- What to do
In the records below, pick out all lines containing the word "lịch".

[[ Records provided open ]]

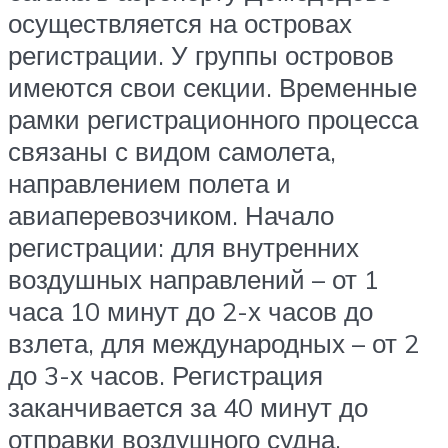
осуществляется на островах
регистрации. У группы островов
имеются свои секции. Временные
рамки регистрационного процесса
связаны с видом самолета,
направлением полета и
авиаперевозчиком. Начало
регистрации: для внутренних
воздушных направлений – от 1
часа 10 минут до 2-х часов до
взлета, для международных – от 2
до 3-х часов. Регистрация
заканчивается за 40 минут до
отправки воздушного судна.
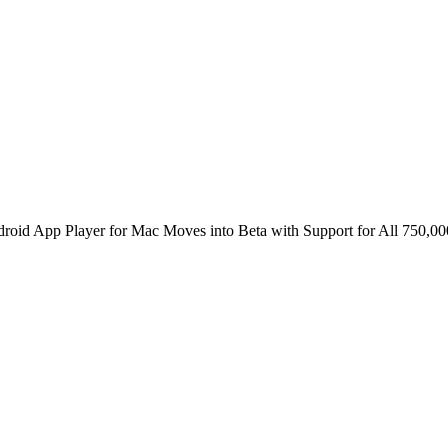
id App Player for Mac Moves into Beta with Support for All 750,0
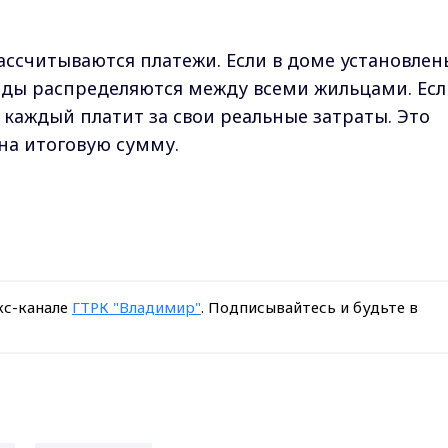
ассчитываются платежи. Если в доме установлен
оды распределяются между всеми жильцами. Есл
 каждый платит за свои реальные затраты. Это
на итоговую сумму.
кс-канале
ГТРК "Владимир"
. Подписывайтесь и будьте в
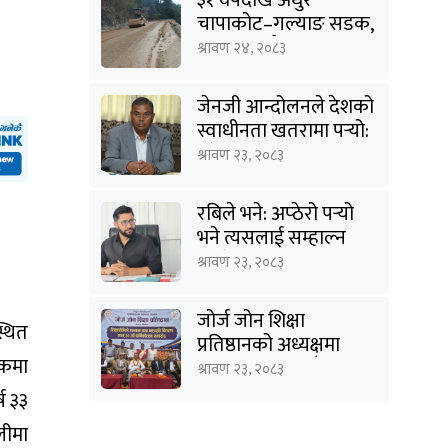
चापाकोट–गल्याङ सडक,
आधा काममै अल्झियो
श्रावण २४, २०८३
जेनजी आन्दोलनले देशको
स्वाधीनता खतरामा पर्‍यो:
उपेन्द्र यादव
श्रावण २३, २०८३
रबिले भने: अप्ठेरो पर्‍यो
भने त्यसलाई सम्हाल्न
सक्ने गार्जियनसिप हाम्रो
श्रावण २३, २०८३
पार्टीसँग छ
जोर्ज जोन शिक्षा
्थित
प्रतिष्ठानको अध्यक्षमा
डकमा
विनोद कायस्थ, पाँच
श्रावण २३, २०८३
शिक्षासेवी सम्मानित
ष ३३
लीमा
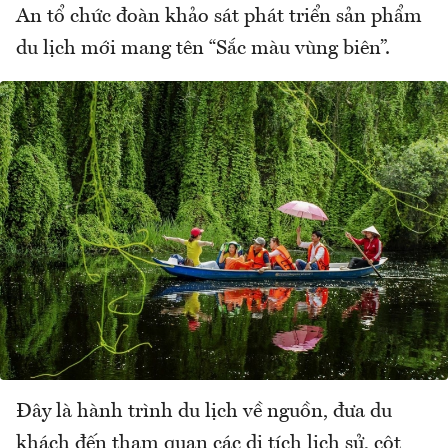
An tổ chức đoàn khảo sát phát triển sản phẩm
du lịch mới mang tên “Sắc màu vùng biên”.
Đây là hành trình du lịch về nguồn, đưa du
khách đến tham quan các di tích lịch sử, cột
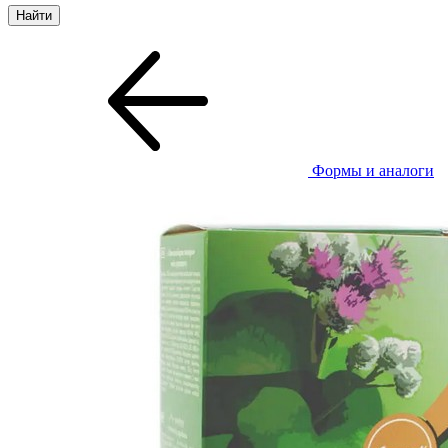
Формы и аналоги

[[ Records provided closed ]]
[[ Records provided open ]]

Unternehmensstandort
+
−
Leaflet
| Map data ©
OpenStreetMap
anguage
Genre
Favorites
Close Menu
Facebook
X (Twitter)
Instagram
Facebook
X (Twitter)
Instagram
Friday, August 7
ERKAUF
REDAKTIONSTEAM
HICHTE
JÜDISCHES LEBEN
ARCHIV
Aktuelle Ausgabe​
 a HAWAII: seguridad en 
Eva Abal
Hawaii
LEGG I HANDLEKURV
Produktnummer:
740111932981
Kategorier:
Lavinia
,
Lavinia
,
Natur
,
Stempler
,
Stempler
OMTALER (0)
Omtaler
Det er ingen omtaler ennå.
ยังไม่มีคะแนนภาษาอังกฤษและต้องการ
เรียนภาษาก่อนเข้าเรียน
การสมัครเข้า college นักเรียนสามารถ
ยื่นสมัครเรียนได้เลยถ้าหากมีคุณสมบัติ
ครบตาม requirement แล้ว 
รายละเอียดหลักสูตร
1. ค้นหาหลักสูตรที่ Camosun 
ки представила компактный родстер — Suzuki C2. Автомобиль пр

[[ Records provided closed ]]
[[ Records provided open ]]

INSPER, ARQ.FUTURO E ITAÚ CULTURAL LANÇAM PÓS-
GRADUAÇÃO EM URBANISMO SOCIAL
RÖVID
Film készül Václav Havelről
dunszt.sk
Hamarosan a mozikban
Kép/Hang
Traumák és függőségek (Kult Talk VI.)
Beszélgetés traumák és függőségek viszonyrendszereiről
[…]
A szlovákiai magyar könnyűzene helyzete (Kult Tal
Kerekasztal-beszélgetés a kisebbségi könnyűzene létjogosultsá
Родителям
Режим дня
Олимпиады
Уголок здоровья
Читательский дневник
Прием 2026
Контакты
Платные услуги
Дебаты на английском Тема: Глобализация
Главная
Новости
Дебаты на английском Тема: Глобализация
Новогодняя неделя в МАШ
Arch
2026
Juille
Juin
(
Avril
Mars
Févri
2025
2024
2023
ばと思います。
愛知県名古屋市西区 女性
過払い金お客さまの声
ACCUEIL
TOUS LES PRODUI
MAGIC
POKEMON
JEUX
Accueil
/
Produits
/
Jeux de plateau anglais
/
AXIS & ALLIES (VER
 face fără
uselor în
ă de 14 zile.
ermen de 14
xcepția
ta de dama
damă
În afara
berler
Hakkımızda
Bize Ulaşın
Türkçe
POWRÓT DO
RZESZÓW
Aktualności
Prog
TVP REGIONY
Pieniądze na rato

[[ Records provided closed ]]

- Response to this exercise
du lịch mới mang tên “Sắc màu vùng biên”.
Đây là hành trình du lịch về nguồn, đưa du
khách đến tham quan các di tích lịch sử, cột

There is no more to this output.